00:06:18 You build the model equation only by adding the terms together.
00:06:23 This rule constrains the model to one type shown in the slide.
00:06:29 In the equation, Y is the target variable you're trying to predict.
00:06:35 The X, X1 to Xk, are the explanatory variables you're using
00:06:39 to predict the target. The betas, β1 to βk are the coefficients
00:06:44 or multipliers that describe the size of the effect the explanatory variables are having on the
target Y.
00:06:52 These are the parameters that ordinary least squares process estimates.
00:06:58 β0 is the value Y is predicted to have when all the explanatory variables are equal to zero,
00:07:05 the Y intercept. Epsilon is the random error.
00:07:09 The linearity assumption can be tested with scatter plots. You can see there are three simple
examples
00:07:17 showing a strong linear relationship, a weaker linear relationship
00:07:21 and no linear relationship at all between the target Y variable
00:07:25 and the explanatory X variable. Also please be aware that linear models
00:07:32 can model curvature by including non-linear explanatory variables,
00:07:38 such as polynomials and exponential functions. Multicollinearity occurs when the explanatory
variables
00:07:49 are highly correlated with each other.
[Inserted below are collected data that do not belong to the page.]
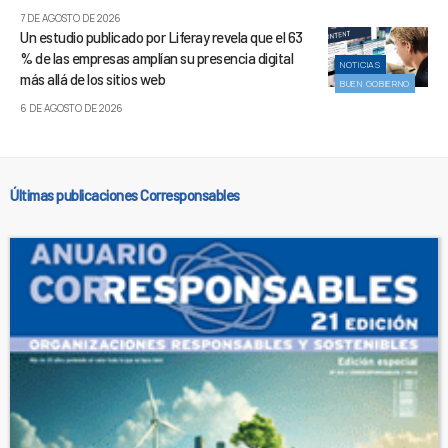
7 DE AGOSTO DE 2026
Un estudio publicado por Liferay revela que el 63
% de las empresas amplían su presencia digital
NOTICIAS
más allá de los sitios web
BUEN GOBIERNO
6 DE AGOSTO DE 2026
Últimas publicaciones Corresponsables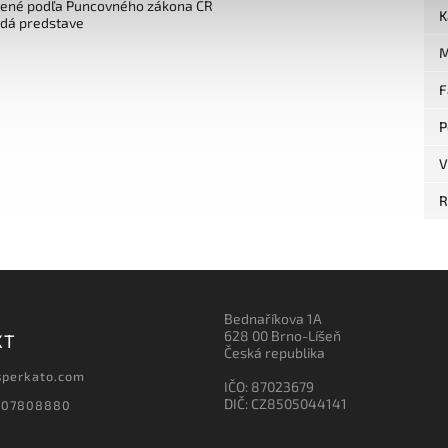
čené podľa Puncovného zákona ČR
K
edá predstave
M
F
P
V
R
Bednaříkova 1A
628 00 Brno-Líšeň
KT
Česká republika
sperkato.com
IČO: 87023679
DIČ: CZ8505044141
607808880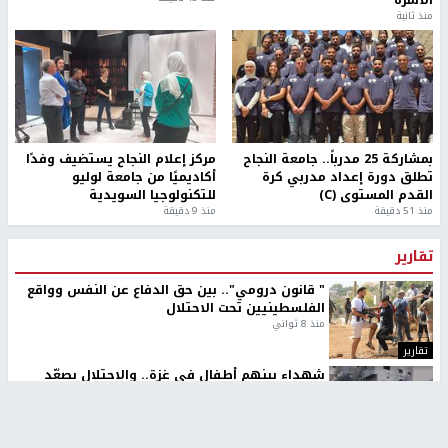
منذ ثانية
بمشاركة 25 مدرباً.. جامعة النجاح
مركز إعلام النجاح يستضيف وفدًا
تطلق دورة إعداد مدربي كرة
أكاديميًا من جامعة لوليو
القدم المستوى (C)
للتكنولوجيا السويدية
منذ 51 دقيقة
منذ 9 دقيقة
تقارير
" قانون درومي".. بين حق الدفاع عن النفس وواقع
الفلسطينيين تحت الاحتلال
منذ 8 ثواني
تقارير
شهداء بينهم أطفال في غزة.. والاحتلال يصعّد
غاراته ويمنح السكان دقائق للإخلاء
منذ 11 ثانية
تقارير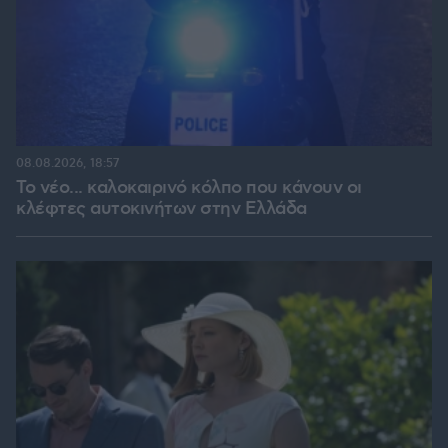
08.08.2026, 18:57
Το νέο... καλοκαιρινό κόλπο που κάνουν οι
κλέφτες αυτοκινήτων στην Ελλάδα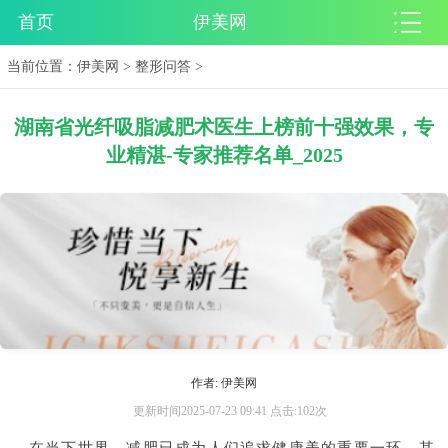
首页
伊美网
当前位置：
伊美网
>
整形问答
>
湖南省光纤吸脂减肥术医生上榜前十强效果，专
业精湛-专家推荐名单_2025
作者: 伊美网
更新时间2025-07-23 09:41 点击:102次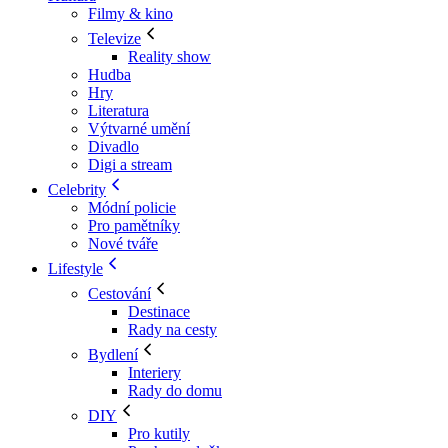
Filmy & kino
Televize
Reality show
Hudba
Hry
Literatura
Výtvarné umění
Divadlo
Digi a stream
Celebrity
Módní policie
Pro pamětníky
Nové tváře
Lifestyle
Cestování
Destinace
Rady na cesty
Bydlení
Interiery
Rady do domu
DIY
Pro kutily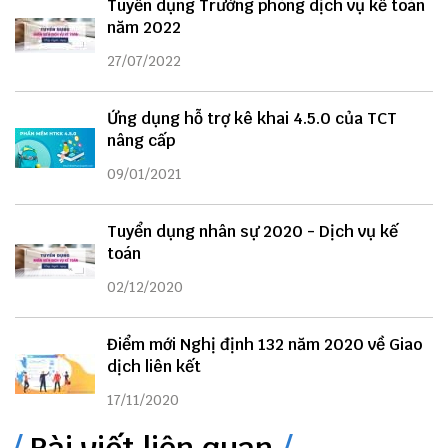
Tuyển dụng Trưởng phòng dịch vụ kế toán
năm 2022
27/07/2022
Ứng dụng hỗ trợ kê khai 4.5.0 của TCT
nâng cấp
09/01/2021
Tuyển dụng nhân sự 2020 - Dịch vụ kế
toán
02/12/2020
Điểm mới Nghị định 132 năm 2020 về Giao
dịch liên kết
17/11/2020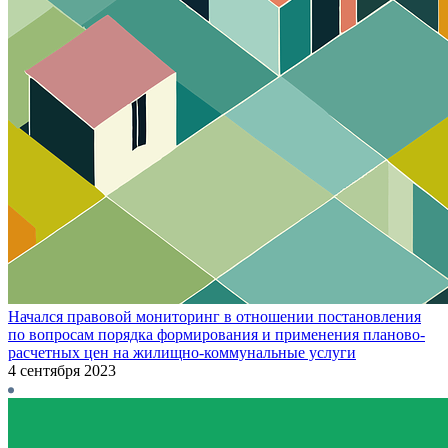
Начался правовой мониторинг в отношении постановления
по вопросам порядка формирования и применения планово-
расчетных цен на жилищно-коммунальные услуги
4 сентября 2023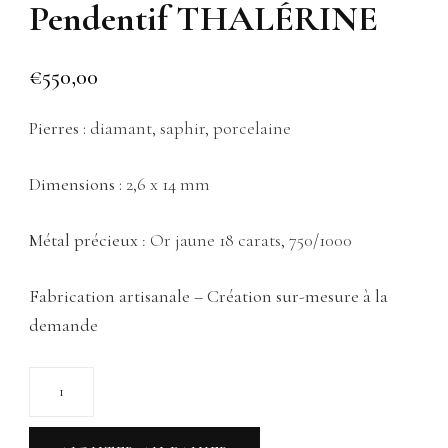
Pendentif THALÉRINE
€
550,00
Pierres :
diamant, saphir, porcelaine
Dimensions :
2,6 x 14 mm
Métal précieux
: Or jaune 18 carats, 750/1000
Fabrication artisanale – Création sur-mesure à la
demande
quantité
de
Pendentif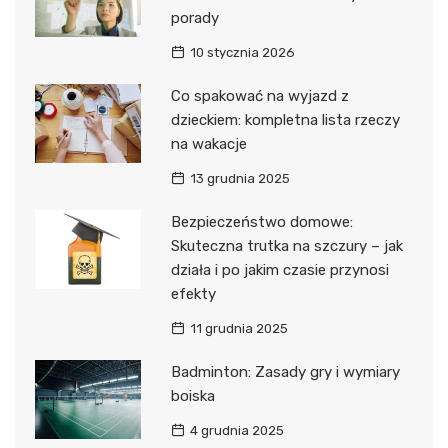
porady
10 stycznia 2026
Co spakować na wyjazd z
dzieckiem: kompletna lista rzeczy
na wakacje
13 grudnia 2025
Bezpieczeństwo domowe:
Skuteczna trutka na szczury – jak
działa i po jakim czasie przynosi
efekty
11 grudnia 2025
Badminton: Zasady gry i wymiary
boiska
4 grudnia 2025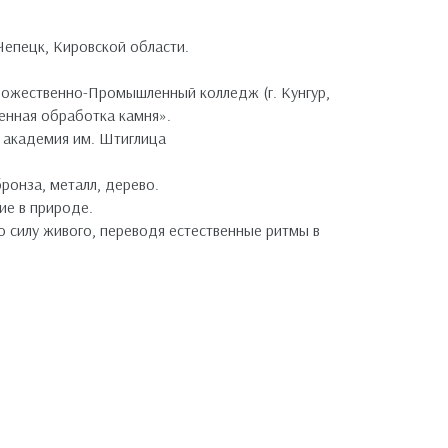
Чепецк, Кировской области.
дожественно-Промышленный колледж (г. Кунгур,
венная обработка камня».
 академия им. Штиглица
ронза, металл, дерево.
ие в природе.
 силу живого, переводя естественные ритмы в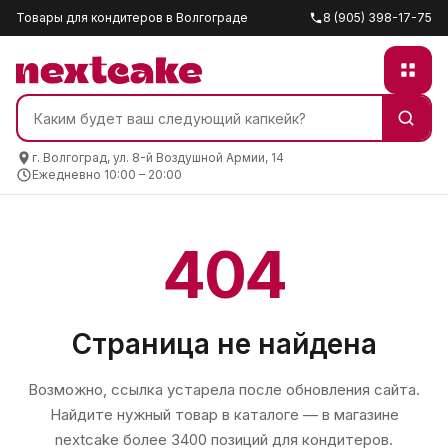
Товары для кондитеров в Волгограде
8 (905) 398-17-75
г. Волгоград, ул. 8-й Воздушной Армии, 14
Ежедневно 10:00 – 20:00
404
Страница не найдена
Возможно, ссылка устарела после обновления сайта.
Найдите нужный товар в каталоге — в магазине
nextcake
более 3400 позиций для кондитеров.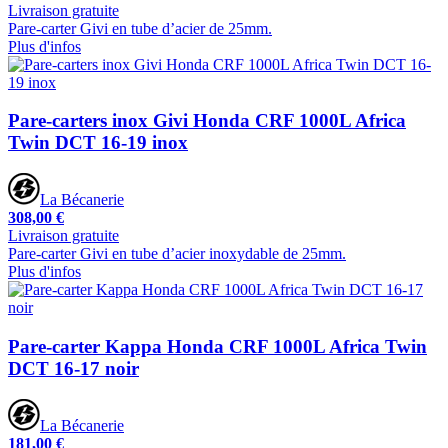
Livraison gratuite
Pare-carter Givi en tube d’acier de 25mm.
Plus d'infos
Pare-carters inox Givi Honda CRF 1000L Africa
Twin DCT 16-19 inox
La Bécanerie
308,00 €
Livraison gratuite
Pare-carter Givi en tube d’acier inoxydable de 25mm.
Plus d'infos
Pare-carter Kappa Honda CRF 1000L Africa Twin
DCT 16-17 noir
La Bécanerie
181,00 €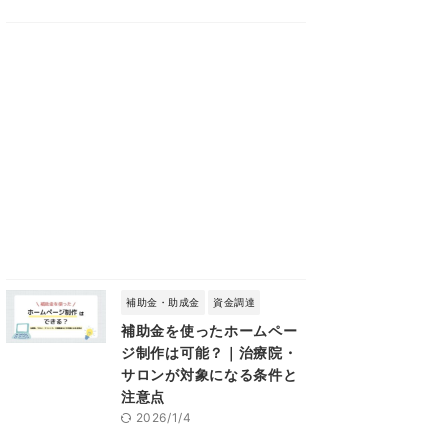
補助金・助成金
資金調達
補助金を使ったホームペー
ジ制作は可能？｜治療院・
サロンが対象になる条件と
注意点
2026/1/4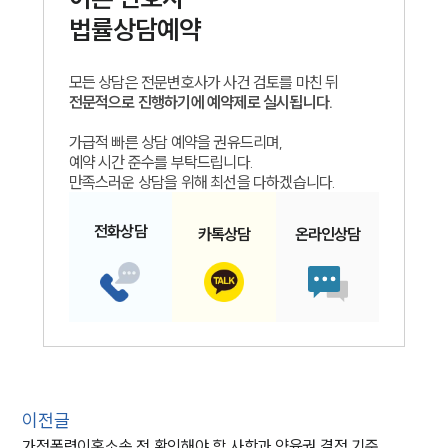
법률상담예약
모든 상담은 전문변호사가 사건 검토를 마친 뒤
전문적으로 진행하기에 예약제로 실시됩니다.
가급적 빠른 상담 예약을 권유드리며,
예약 시간 준수를 부탁드립니다.
만족스러운 상담을 위해 최선을 다하겠습니다.
전화
상담
카톡
상담
온라인
상담
이전글
가정폭력이혼소송 전 확인해야 할 사항과 양육권 결정 기준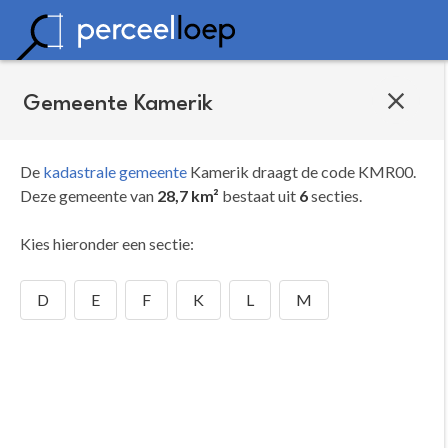
Gemeente Kamerik
De
kadastrale gemeente
Kamerik draagt de code KMR00.
Deze gemeente van
28,7 km²
bestaat uit
6
secties.
Kies hieronder een sectie:
D
E
F
K
L
M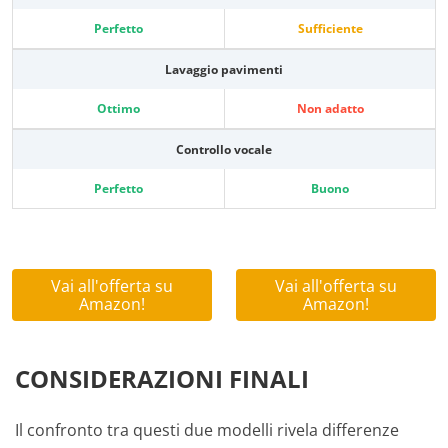
Perfetto
Sufficiente
Lavaggio pavimenti
Ottimo
Non adatto
Controllo vocale
Perfetto
Buono
Vai all'offerta su
Vai all'offerta su
Amazon!
Amazon!
CONSIDERAZIONI FINALI
Il confronto tra questi due modelli rivela differenze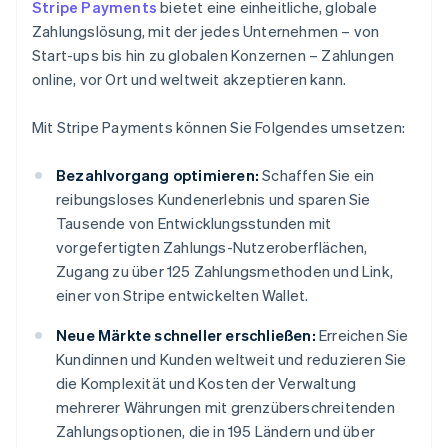
Stripe Payments
bietet eine einheitliche, globale
Zahlungslösung, mit der jedes Unternehmen – von
Start-ups bis hin zu globalen Konzernen – Zahlungen
online, vor Ort und weltweit akzeptieren kann.
Mit Stripe Payments können Sie Folgendes umsetzen:
Bezahlvorgang optimieren:
Schaffen Sie ein
reibungsloses Kundenerlebnis und sparen Sie
Tausende von Entwicklungsstunden mit
vorgefertigten Zahlungs-Nutzeroberflächen,
Zugang zu über 125 Zahlungsmethoden und Link,
einer von Stripe entwickelten Wallet.
Neue Märkte schneller erschließen:
Erreichen Sie
Kundinnen und Kunden weltweit und reduzieren Sie
die Komplexität und Kosten der Verwaltung
mehrerer Währungen mit grenzüberschreitenden
Zahlungsoptionen, die in 195 Ländern und über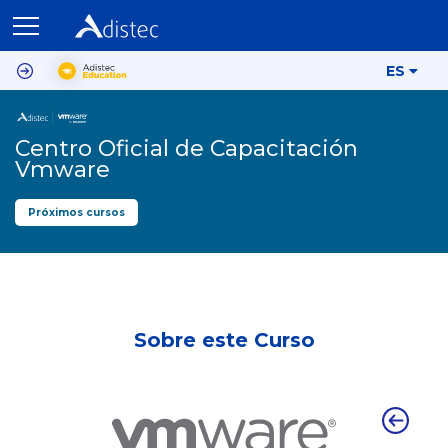
ES
Centro Oficial de Capacitación
Vmware
Próximos cursos
Sobre este Curso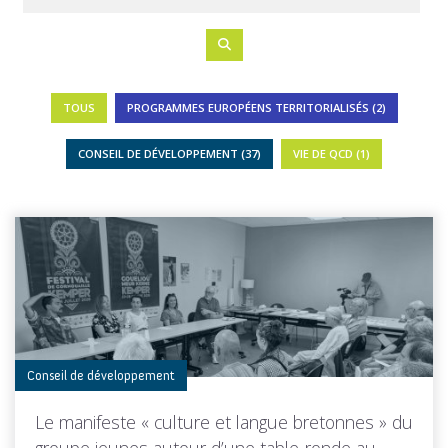
TOUS
PROGRAMMES EUROPÉENS TERRITORIALISÉS (2)
CONSEIL DE DÉVELOPPEMENT (37)
VIE DE QCD (1)
Conseil de développement
Le manifeste « culture et langue bretonnes » du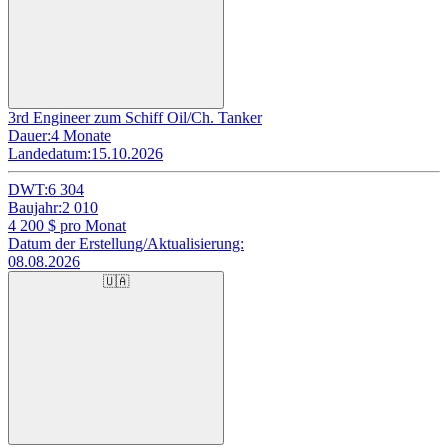
3rd Engineer zum Schiff Oil/Ch. Tanker
Dauer:
4 Monate
Landedatum:
15.10.2026
DWT:
6 304
Baujahr:
2 010
4 200
$ pro Monat
Datum der Erstellung/Aktualisierung:
08.08.2026
🇺🇦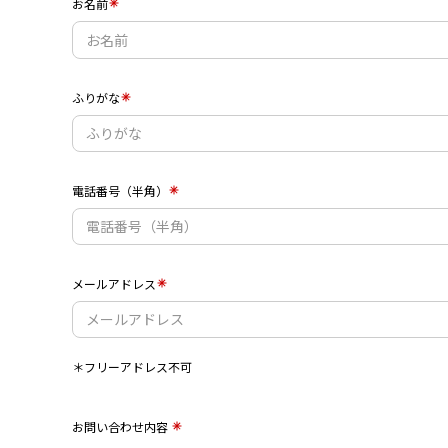
お名前
ふりがな
電話番号（半角）
メールアドレス
＊フリーアドレス不可
お問い合わせ内容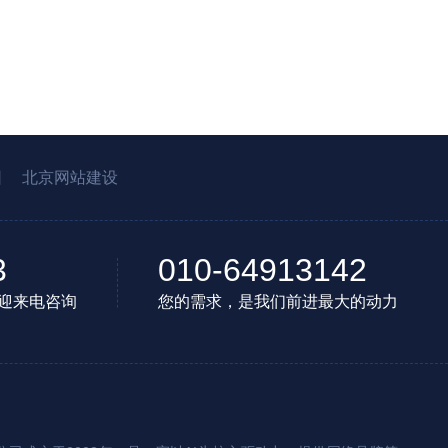
园
北京网站建设
3
010-64913142
迎来电咨询
您的需求，是我们前进最大的动力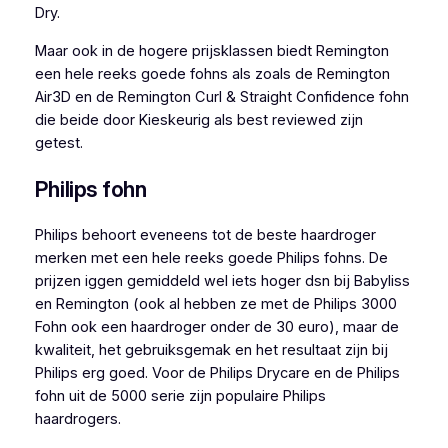
Dry.
Maar ook in de hogere prijsklassen biedt Remington
een hele reeks goede fohns als zoals de Remington
Air3D en de Remington Curl & Straight Confidence fohn
die beide door Kieskeurig als best reviewed zijn
getest.
Philips fohn
Philips behoort eveneens tot de beste haardroger
merken met een hele reeks goede Philips fohns. De
prijzen iggen gemiddeld wel iets hoger dsn bij Babyliss
en Remington (ook al hebben ze met de Philips 3000
Fohn ook een haardroger onder de 30 euro), maar de
kwaliteit, het gebruiksgemak en het resultaat zijn bij
Philips erg goed. Voor de Philips Drycare en de Philips
fohn uit de 5000 serie zijn populaire Philips
haardrogers.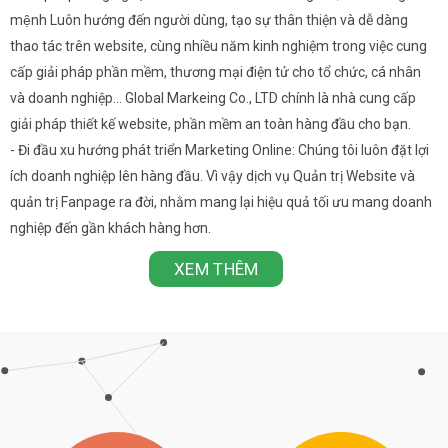
mệnh Luôn hướng đến người dùng, tạo sự thân thiện và dễ dàng
thao tác trên website, cùng nhiều năm kinh nghiệm trong việc cung
cấp giải pháp phần mềm, thương mại điện tử cho tổ chức, cá nhân
và doanh nghiệp… Global Markeing Co., LTD chính là nhà cung cấp
giải pháp thiết kế website, phần mềm an toàn hàng đầu cho bạn.
- Đi đầu xu hướng phát triển Marketing Online: Chúng tôi luôn đặt lợi
ích doanh nghiệp lên hàng đầu. Vì vậy dịch vụ Quản trị Website và
quản trị Fanpage ra đời, nhằm mang lại hiệu quả tối ưu mang doanh
nghiệp đến gần khách hàng hơn.
XEM THÊM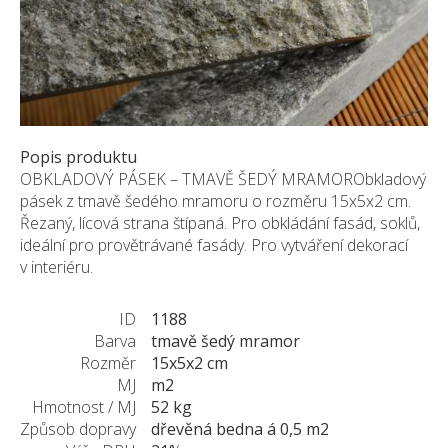
Pískovec
Solitéry
Kamenné bloky
Výrobky z kamene na zakázku
BERA GRAVEL FIX
Popis produktu
Creative Floor
OBKLADOVÝ PÁSEK – TMAVĚ ŠEDÝ MRAMORObkladový
Terazzo
pásek z tmavě šedého mramoru o rozměru 15x5x2 cm.
Řezaný, lícová strana štípaná. Pro obkládání fasád, soklů,
Doplňkový sortiment
ideální pro provětrávané fasády. Pro vytváření dekorací
DLAŽEBNÍ KOSTKY
v interiéru.
KAMENNÉ DLAŽBY, OBKLADY
ID
1188
MLATOVÉ POVRCHY
Barva
tmavě šedý mramor
ZAKÁZKY NA MÍRU
Rozměr
15x5x2 cm
VÝPRODEJ
MJ
m2
Hmotnost / MJ
52 kg
NOVINKY
Způsob dopravy
dřevěná bedna á 0,5 m2
BLOG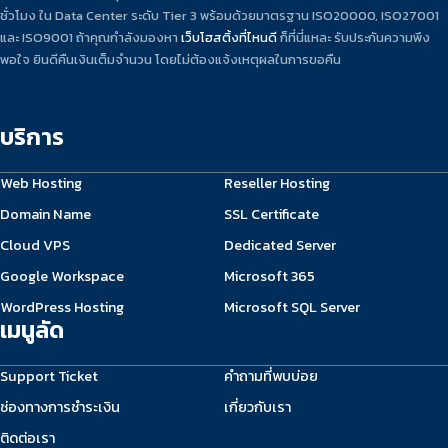
ชั่วโมง ใน Data Center ระดับ Tier 3 พร้อมด้วยมาตรฐาน ISO20000, ISO27001
และ ISO9001 ถ้าคุณกำลังมองหา
เว็บโฮสติ้งที่ไหนดี
ก็ที่นี่แหละ รับประกันความพึง
พอใจ ยินดีคืนเงินเต็มจำนวน โดยไม่ต้องแจ้งเหตุผลในการขอคืน
บริการ
Web Hosting
Reseller Hosting
Domain Name
SSL Certificate
Cloud VPS
Dedicated Server
Google Workspace
Microsoft 365
WordPress Hosting
Microsoft SQL Server
เมนูลัด
Support Ticket
คำถามที่พบบ่อย
ช่องทางการชำระเงิน
เกี่ยวกับเรา
ติดต่อเรา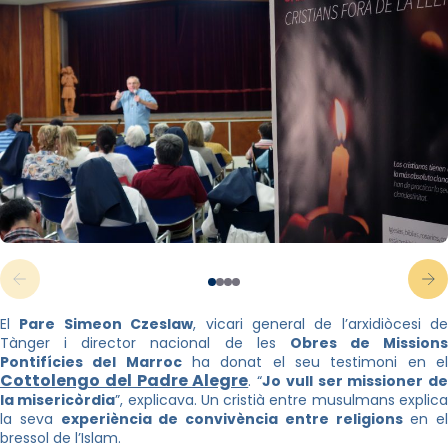
El
Pare Simeon Czeslaw
, vicari general de l’arxidiòcesi de
Tànger i director nacional de les
Obres de Missions
Pontifícies del Marroc
ha donat el seu testimoni en e
Cottolengo del Padre Alegre
. “
Jo vull ser missioner de
la misericòrdia
”, explicava. Un cristià entre musulmans explic
la seva
experiència de convivència entre religions
en el
bressol de l’Islam.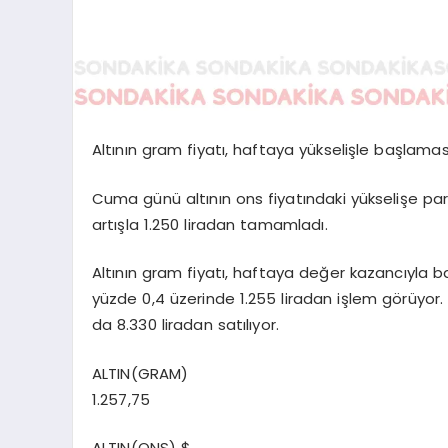
Altının gram fiyatı, haftaya yükselişle başlamas
Cuma günü altının ons fiyatındaki yükselişe par
artışla 1.250 liradan tamamladı.
Altının gram fiyatı, haftaya değer kazancıyla b
yüzde 0,4 üzerinde 1.255 liradan işlem görüyor. 
da 8.330 liradan satılıyor.
ALTIN(GRAM)
1.257,75
ALTIN(ONS) $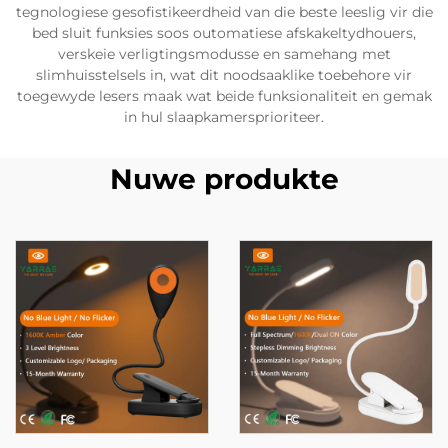
tegnologiese gesofistikeerdheid van die beste leeslig vir die
bed sluit funksies soos outomatiese afskakeltydhouers,
verskeie verligtingsmodusse en samehang met
slimhuisstelsels in, wat dit noodsaaklike toebehore vir
toegewyde lesers maak wat beide funksionaliteit en gemak
in hul slaapkamersprioriteer.
Nuwe produkte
If multicollinearity is found in the data,
00:07:57 the simplest way to address the problem is to remove one of the correlated variables.
00:08:03 However, there are a range of more sophisticated techniques available.
00:08:13 Linear regression analysis requires that there is little or no autocorrelation in the residuals.
00:08:20 This means that the error terms must be uncorrelated so that one observation of the error term
00:08:27 should not predict the next. Autocorrelation occurs when the error terms
00:08:34 are not independent from each other. In other words, when the value of y(x+1)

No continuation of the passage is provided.